Prior to my current role at SambaNova, I spent five years at Google designing five Tensor Processing Unit (TPU) chips for the datacenter, starting with the v4/v4i family.
My most recent role there was as memory system technical lead for a cross-functional team of more than 15 hardware engineers.
My contributions to the TPU spanned most of the subsystems, although most of my impact was on the memory system, host interface, and inter-chip interconnect architecture and microarchitecture.
Together with a colleague, I also landed an internal Chip Development Kit (CDK) from scratch.
It is a set of comprehensively specified, parameterizable, and formally verified RTL libraries that implement common dataflow primitives with high performance and minimal area.
They have been used to improve the development velocity of several different Google chips (not just TPUs) using a correct-by-construction approach.

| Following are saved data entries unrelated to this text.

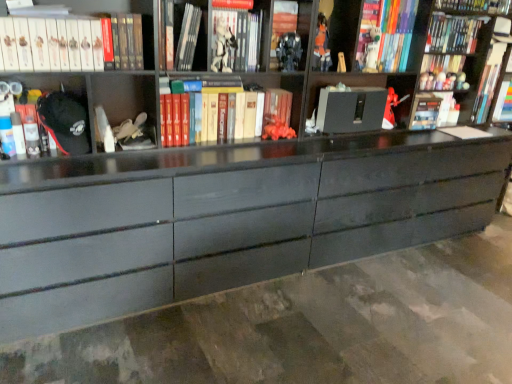 Measure the distance between point (440, 94) and camera.

They are 2.82 meters apart.

The width and height of the screenshot is (512, 384). Describe the element at coordinates (180, 35) in the screenshot. I see `hardcover book at upper left, marked as the 3th book in a left-to-right arrangement` at that location.

Looking at this image, measure the distance between point (118,21) and camera.

Point (118,21) and camera are 1.80 meters apart.

What do you see at coordinates (223, 49) in the screenshot?
I see `matte black figurine at upper center, marked as the first toy in a front-to-back arrangement` at bounding box center [223, 49].

Measure the distance between point (222,134) and camera.

A distance of 7.32 feet exists between point (222,134) and camera.

Describe the element at coordinates (426, 81) in the screenshot. This screenshot has width=512, height=384. I see `matte red figurine at upper right, which is the 5th toy from left to right` at that location.

At what (x,y) coordinates should I click in order to perform the action: click on black matte cabinet at center. Please return your answer as a coordinate pair (x, y). The width and height of the screenshot is (512, 384). Looking at the image, I should click on (361, 101).

Is hardcover book at upper left, arranged as the second book when viewed from the left, positioned beyond the bounds of hardcover book at upper center, which is the 5th book from right to left?

Indeed, hardcover book at upper left, arranged as the second book when viewed from the left, is completely outside hardcover book at upper center, which is the 5th book from right to left.

Can you confirm if hardcover book at upper left, arranged as the second book when viewed from the left, is positioned to the right of hardcover book at upper center, which is the 5th book from right to left?

No.

Based on the photo, is hardcover book at upper left, arranged as the second book when viewed from the left, positioned before hardcover book at upper center, which ranks as the 6th book in left-to-right order?

Yes, hardcover book at upper left, arranged as the second book when viewed from the left, is closer to the camera.

Are hardcover book at upper left, acting as the 9th book starting from the right, and hardcover book at upper center, which is the 5th book from right to left, beside each other?

hardcover book at upper left, acting as the 9th book starting from the right, is not next to hardcover book at upper center, which is the 5th book from right to left, and they're not touching.

From the image's perspective, which is above, matte red figurine at upper right, acting as the 7th book starting from the left, or hardcover books at center, which is counted as the 7th book, starting from the right?

From the image's view, matte red figurine at upper right, acting as the 7th book starting from the left, is above.

Is matte red figurine at upper right, the fourth book from the right, facing towards hardcover books at center, acting as the fourth book starting from the left?

No, matte red figurine at upper right, the fourth book from the right, is not oriented towards hardcover books at center, acting as the fourth book starting from the left.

I received my Ph.D. in Electrical Engineering from UCLA in Spring 2017.
The topic of my dissertation was "Opportunistic Memory Systems in Presence of Hardware Variability."

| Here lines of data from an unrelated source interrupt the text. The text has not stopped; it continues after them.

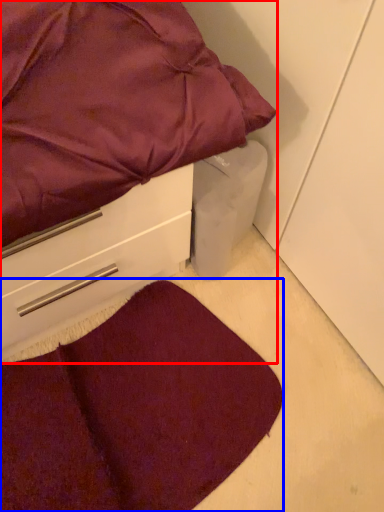 Question: Which object is further to the camera taking this photo, bed (highlighted by a red box) or mat (highlighted by a blue box)?

Choices:
 (A) bed
 (B) mat

Answer: (B) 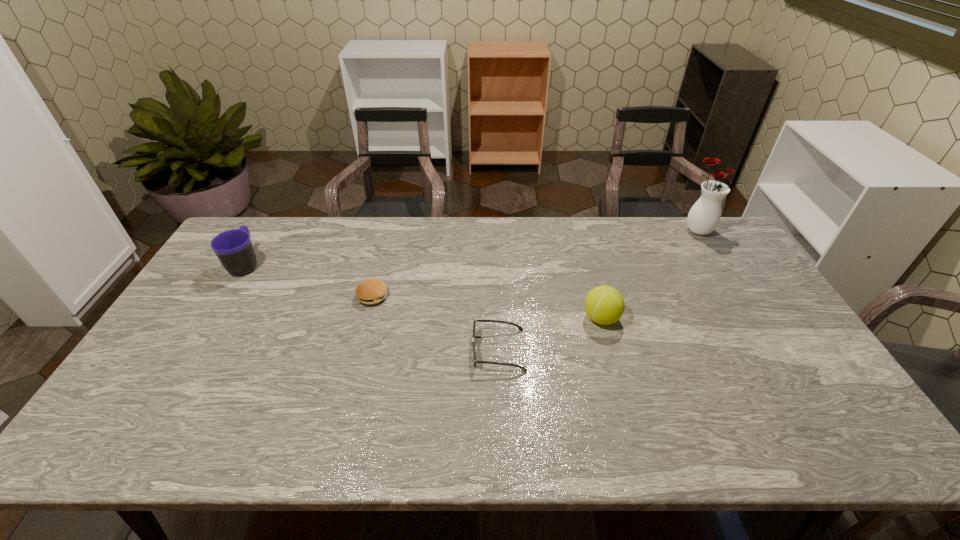 The width and height of the screenshot is (960, 540). I want to click on object that is at the far left corner, so click(234, 249).

I want to click on object that is positioned at the far right corner, so click(x=704, y=216).

Locate an element on the screen. This screenshot has height=540, width=960. vacant region at the far edge of the desktop is located at coordinates (649, 222).

You are a GUI agent. You are given a task and a screenshot of the screen. Output one action in this format:
    pyautogui.click(x=<x>, y=<y>)
    Task: Click on the free spot at the near edge of the desktop
    Image resolution: width=960 pixels, height=540 pixels.
    Given the screenshot: What is the action you would take?
    tap(679, 442)

Locate an element on the screen. free space at the left edge of the desktop is located at coordinates (234, 299).

The image size is (960, 540). In order to click on vacant space at the right edge of the desktop in this screenshot , I will do `click(788, 365)`.

Identify the location of free space at the far left corner of the desktop. Image resolution: width=960 pixels, height=540 pixels. (271, 232).

This screenshot has height=540, width=960. Identify the location of free region at the far right corner. (705, 249).

The height and width of the screenshot is (540, 960). What are the coordinates of `vacant area between the second farthest object and the third object from right to left` in the screenshot? It's located at (372, 307).

Image resolution: width=960 pixels, height=540 pixels. I want to click on vacant area that lies between the tennis ball and the third object from right to left, so click(x=549, y=334). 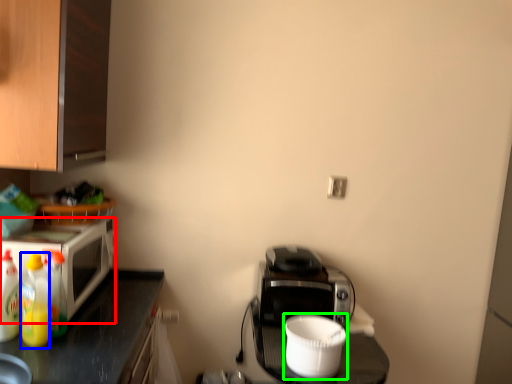 Question: Based on their relative distances, which object is nearer to microwave oven (highlighted by a red box)? Choose from bottle (highlighted by a blue box) and appliance (highlighted by a green box).

Choices:
 (A) bottle
 (B) appliance

Answer: (A)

My research focused on a broad set of problems in computer architecture, VLSI design, and system software, focusing on memory variability and reliability.
In 2016, I won the Qualcomm Innovation Fellowship and the UCLA Dissertation Year Fellowship for my work on "Software-Defined Error-Correcting Codes."
When not working, you can usually find me enjoying life with my wonderful spouse, cat, friends, and family.
I am a motorsports addict and I am often at a local racetrack or simracing online.
Learning and sharing knowledge with others is deeply fulfilling.